• _Saved entries_:
== == ==

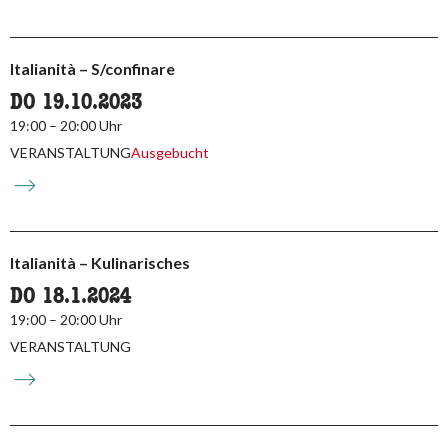
Italianità – S/confinare
DO 19.10.2023
19:00 – 20:00 Uhr
VERANSTALTUNG
Ausgebucht
Italianità – Kulinarisches
DO 18.1.2024
19:00 – 20:00 Uhr
VERANSTALTUNG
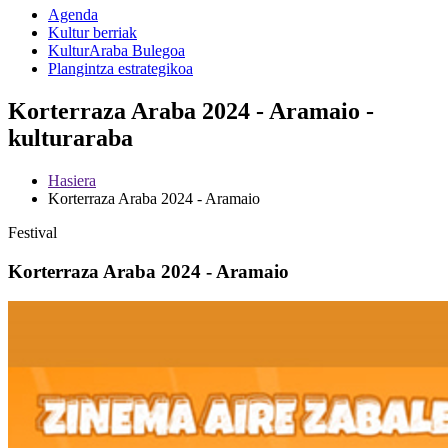
Agenda
Kultur berriak
KulturAraba Bulegoa
Plangintza estrategikoa
Korterraza Araba 2024 - Aramaio -
kulturaraba
Hasiera
Korterraza Araba 2024 - Aramaio
Festival
Korterraza Araba 2024 - Aramaio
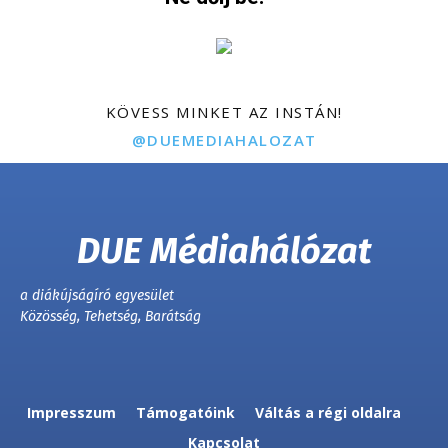
KÖVESS MINKET AZ INSTÁN!
@DUEMEDIAHALOZAT
DUE Médiahálózat
a diákújságíró egyesület
Közösség, Tehetség, Barátság
Impresszum
Támogatóink
Váltás a régi oldalra
Kapcsolat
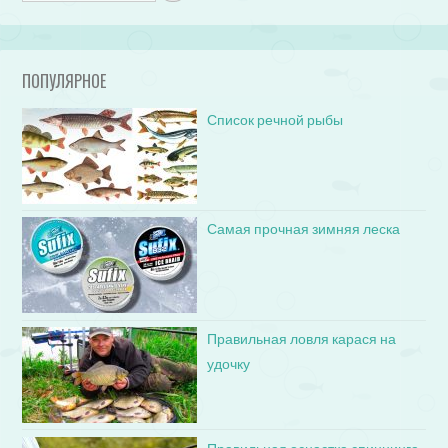
ПОПУЛЯРНОЕ
Список речной рыбы
Самая прочная зимняя леска
Правильная ловля карася на
удочку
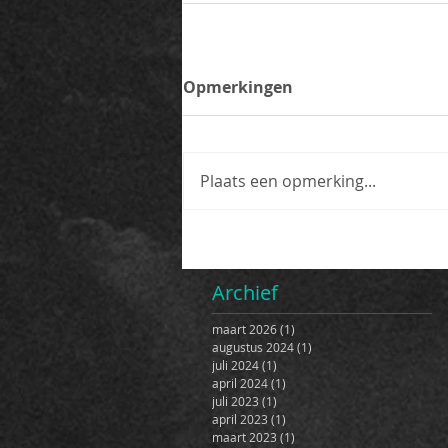
Opmerkingen
Plaats een opmerking...
Archief
maart 2026
(1)
1 post
augustus 2024
(1)
1 post
juli 2024
(1)
1 post
april 2024
(1)
1 post
juli 2023
(1)
1 post
april 2023
(1)
1 post
maart 2023
(1)
1 post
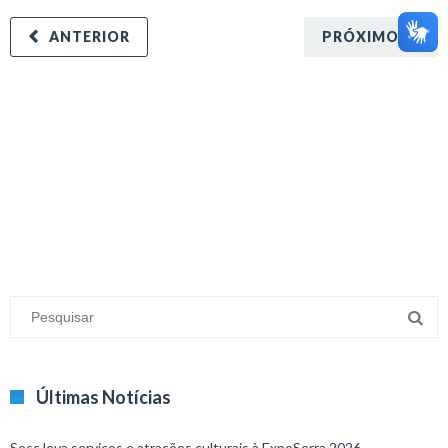
ANTERIOR
PRÓXIMO
minecraft modları
adana sigorta
oyun modları
Últimas Notícias
Sesc leva serviços e atrações culturais à ExpoSerra 2026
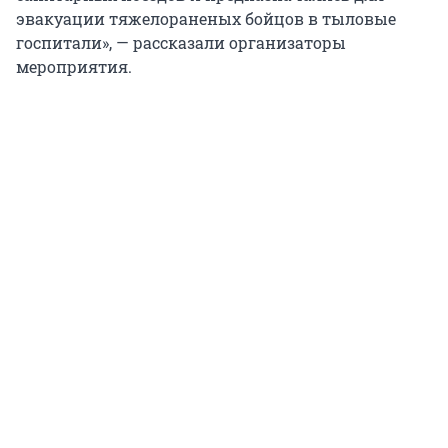
эвакуации тяжелораненых бойцов в тыловые
госпитали», — рассказали организаторы
мероприятия.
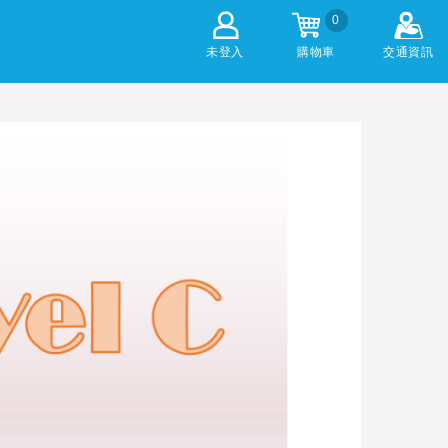
0
未登入
購物車
交通資訊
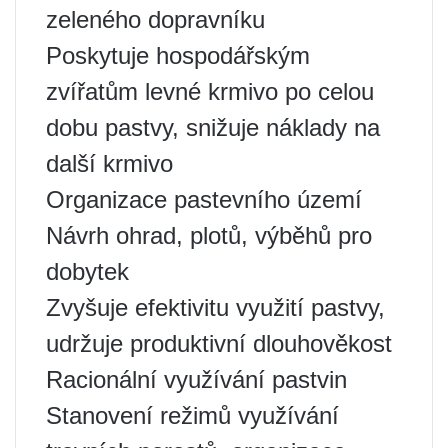
zeleného dopravníku
Poskytuje hospodářským
zvířatům levné krmivo po celou
dobu pastvy, snižuje náklady na
další krmivo
Organizace pastevního území
Návrh ohrad, plotů, výběhů pro
dobytek
Zvyšuje efektivitu využití pastvy,
udržuje produktivní dlouhověkost
Racionální využívání pastvin
Stanovení režimů využívání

== == ==

• _INSTRUCTIONS TO FOLLOW_: Look through the entries for the string "využívání". Every line that has it belongs in the answer.

• _EXERCISE SOLUTION_:
Racionální využívání pastvin
Stanovení režimů využívání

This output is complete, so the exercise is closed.